404 RBD Yucatan Ditch

For a safari-like run into the Mississippi River floodplain replete with fishes, amphibians and winged creatures, make a short detour up Yucatan Ditch.  Paddle quietly and you will make some remarkable animal encounters.  Keep your camera handy.  If the river is falling, the ditch runs out.  If it’s rising, the ditch runs in.  Steady river, no flow.  Regardless of flow, you can paddle as far as you feel like paddling, then turn around and paddle back out.


405-401 RBD Coffee Point Dikes

Great low and medium water camping amongst clumps of dense willow topped dunes, arranged esthetically around the entire length of this bend.   Best camping between 10 and 20VG, but still possible up to 25.  All islands go completely under around 30VG.


423 Diamond Cut-Off

Below LeTourneau the canoeist or kayaker enters a five mile southerly stretch and then rounds a right angle bend at Newtown which resolves itself in a northwesterly direction.  What was previously a tail wind becomes a side wind or head wind, and vice versa.  After all the industrial commotion below Vicksburg Newtown Bend is a welcome return to the wild feel of the Lower Mississippi River with big woods on either side and no sign of mankind save passing tows.  The woods are about 15 miles deep to your west over Davis Island, Palmyra Lake and over to the levee on the Louisiana side.  They are about 5 miles deep in the floodplain on the Mississippi side.  Which means the river here is flowing through a bottomland hardwood forest twenty miles wide!  The water here gurgles into and out of numerous sloughs, back channels, side channels old channels and run outs, creating a watery landscape that is constantly filtering and rejuvenating the big river in the way the floodplain was meant to do.  At flood stage most of the forest will be standing in water.  During the flood of 2011 there was a steady flow throughout all of these woods, and strong flows through all the back channels.  No dry land was found in between the Louisiana levee and Highway 61.


Says Braggs: “Diamond Cutoff was the first artificial cutoff constructed by the Corps of Engineers in the 1930's.

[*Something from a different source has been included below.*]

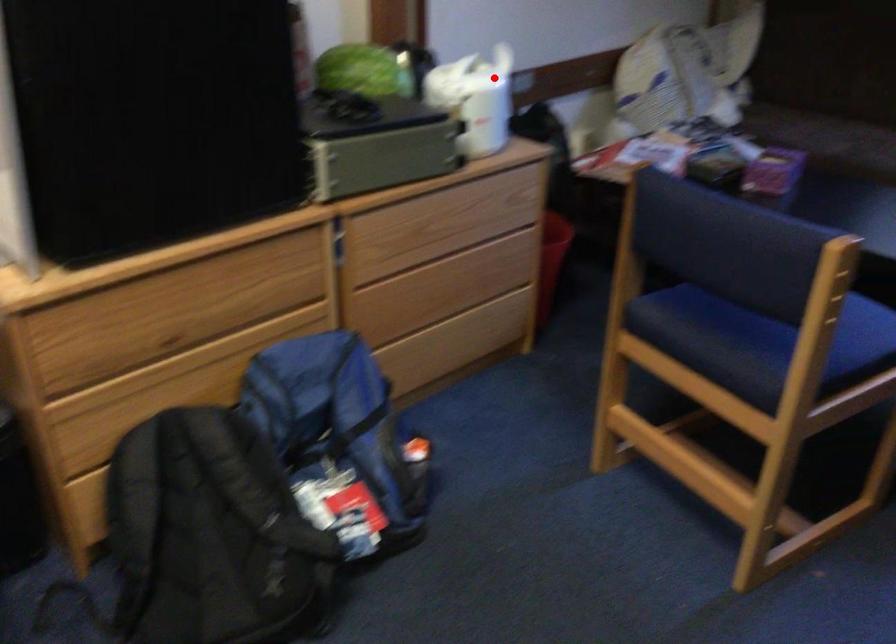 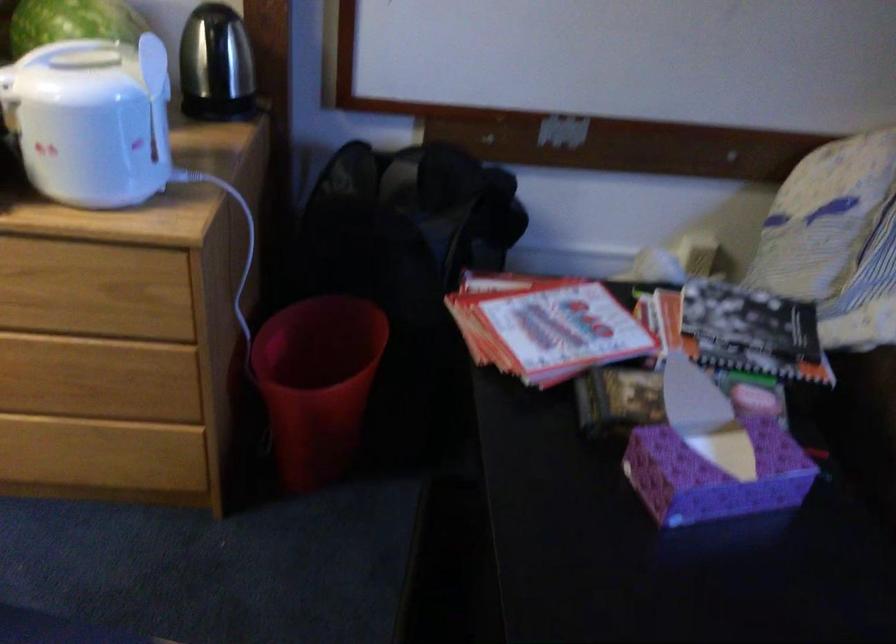 Question: I am providing you with two images of the same scene from different viewpoints. Given a red point in image1, look at the same physical point in image2. Is it:

Choices:
 (A) Closer to the viewpoint
 (B) Farther from the viewpoint

Answer: (A) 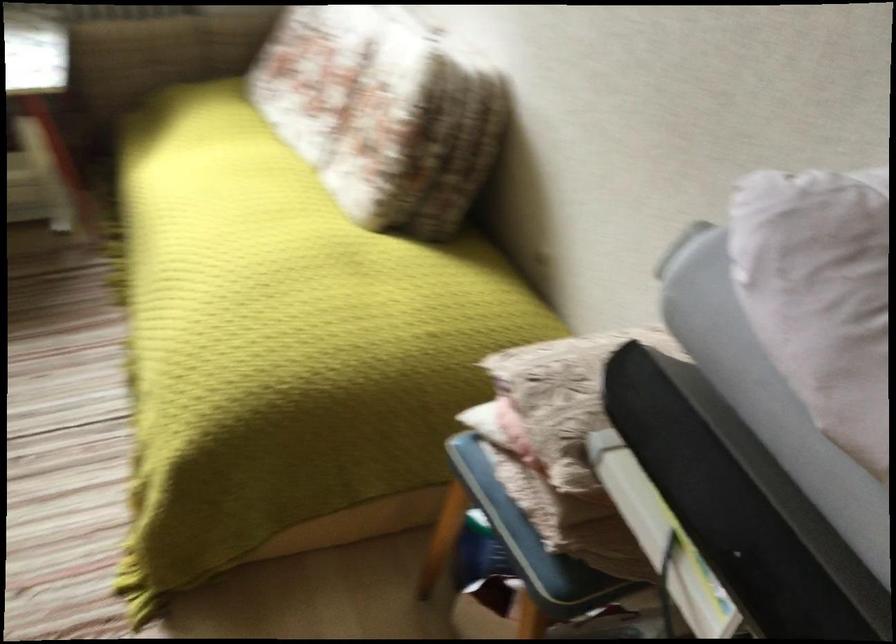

There had already been several natural cutoffs in the area, and engineers believed that the river was about to create another at Diamond Island. To forestall the natural cutoff, the engineers began the construction of the artificial channel which was designed to keep the river channel in a more desirable alignment than the river itself might have chosen.”


421-419 RBD Newtown Bend Sandbar

Long beautiful sandbar at low and medium water levels, possible picnic and campsites found along entire length.  Newtown sizzles in the summer sun like a slice of fatback in the griddle, and shimmers like an alaskan snowfield by the winter moonlight.  In any season it creates a balanced layer of sand in between the big river and the woods behind with thousands of acres of sand at low water.  As the river rises this expanse narrows to hundreds of acres big at medium high (30VG) and then at bank full high water (35VG) goes completely under.  Between 30 and 35VG a delightful narrow sliver of island remains RBD near mile 418, like a gar rising to the water’s surface, a willow topped gar with sugary sand dunes sprinkled throughout.  In a north wind you will be protected along Newtown Sandbar if you can get close enough to the treeline behind.  Eagles, Osprey and many different hawks frequent this area.  Terns nest here in their season, sometimes hundreds at a time.  As noted elsewhere the endangered least interior tern has made such a spectacular comeback along the island of the Lower Miss it is being de-listed as an endangered species.